## About this task
Starting at the line with "27,770 (日均: 5)", retype every remaining line of the records exactly. Do not include pictures.

━━━━━ Supplied data ━━━━━

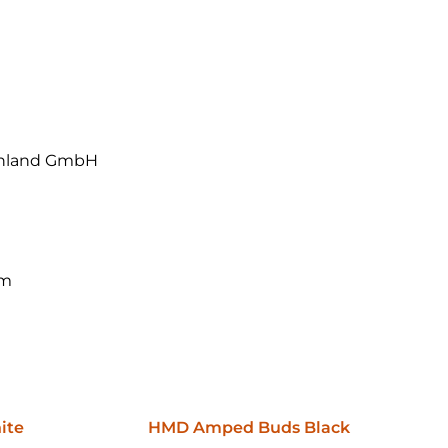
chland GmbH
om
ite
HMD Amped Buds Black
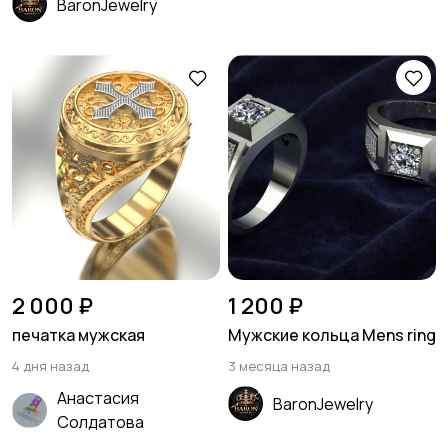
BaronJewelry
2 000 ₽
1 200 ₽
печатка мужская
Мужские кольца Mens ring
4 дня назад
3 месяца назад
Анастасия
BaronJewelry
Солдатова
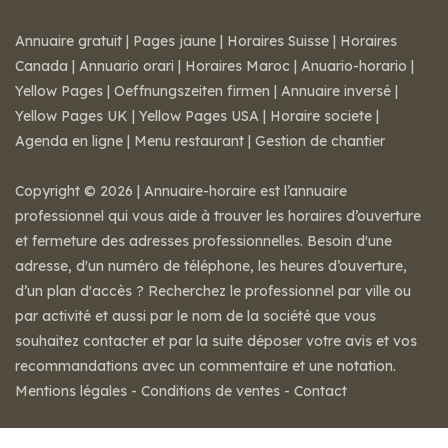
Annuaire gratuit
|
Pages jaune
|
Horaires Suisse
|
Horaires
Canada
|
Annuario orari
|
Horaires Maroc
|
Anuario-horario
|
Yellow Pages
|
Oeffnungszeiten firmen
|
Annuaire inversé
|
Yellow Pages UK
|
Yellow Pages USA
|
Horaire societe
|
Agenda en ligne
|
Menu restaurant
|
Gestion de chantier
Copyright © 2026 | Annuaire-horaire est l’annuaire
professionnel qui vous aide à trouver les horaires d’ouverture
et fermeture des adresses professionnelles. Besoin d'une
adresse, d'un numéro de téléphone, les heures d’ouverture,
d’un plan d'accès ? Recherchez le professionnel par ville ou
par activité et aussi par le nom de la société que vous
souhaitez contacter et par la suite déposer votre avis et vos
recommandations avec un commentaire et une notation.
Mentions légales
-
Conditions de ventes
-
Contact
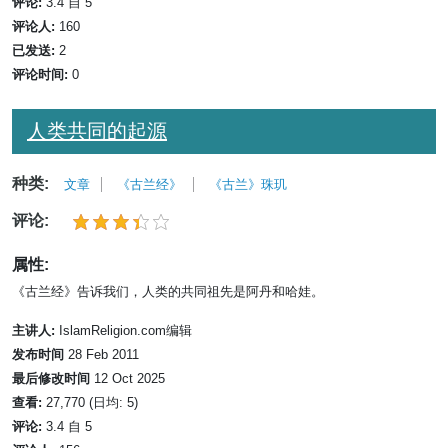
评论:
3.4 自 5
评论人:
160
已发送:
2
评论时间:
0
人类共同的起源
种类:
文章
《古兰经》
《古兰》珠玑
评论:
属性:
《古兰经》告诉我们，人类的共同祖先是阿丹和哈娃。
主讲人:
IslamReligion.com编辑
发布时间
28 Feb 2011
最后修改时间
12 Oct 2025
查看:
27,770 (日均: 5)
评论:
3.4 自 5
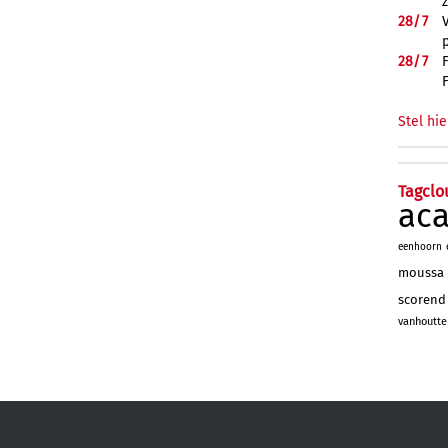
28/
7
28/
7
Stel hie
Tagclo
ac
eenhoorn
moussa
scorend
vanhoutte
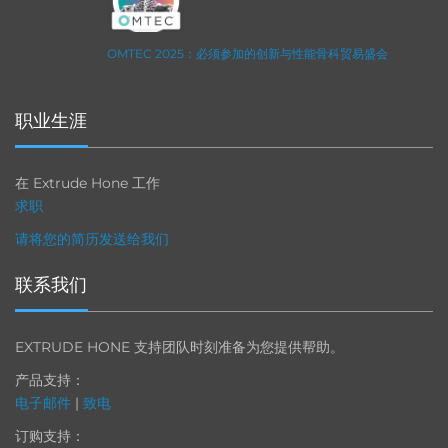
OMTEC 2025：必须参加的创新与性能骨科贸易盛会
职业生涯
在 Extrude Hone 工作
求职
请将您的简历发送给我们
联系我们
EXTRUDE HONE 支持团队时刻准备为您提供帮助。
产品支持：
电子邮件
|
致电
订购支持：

━━━━━

## Exercise output
27,770 (日均: 5)
评论:
3.4 自 5
28/
7
28/
7
Stel hie
Tagclo
ac
eenhoorn
moussa
scorend
vanhoutte
OMTEC 2025：必须参加的创新与性能骨科贸易盛会
职业生涯
在 Extrude Hone 工作
求职
请将您的简历发送给我们
联系我们
EXTRUDE HONE 支持团队时刻准备为您提供帮助。
产品支持：
电子邮件
|
致电
订购支持：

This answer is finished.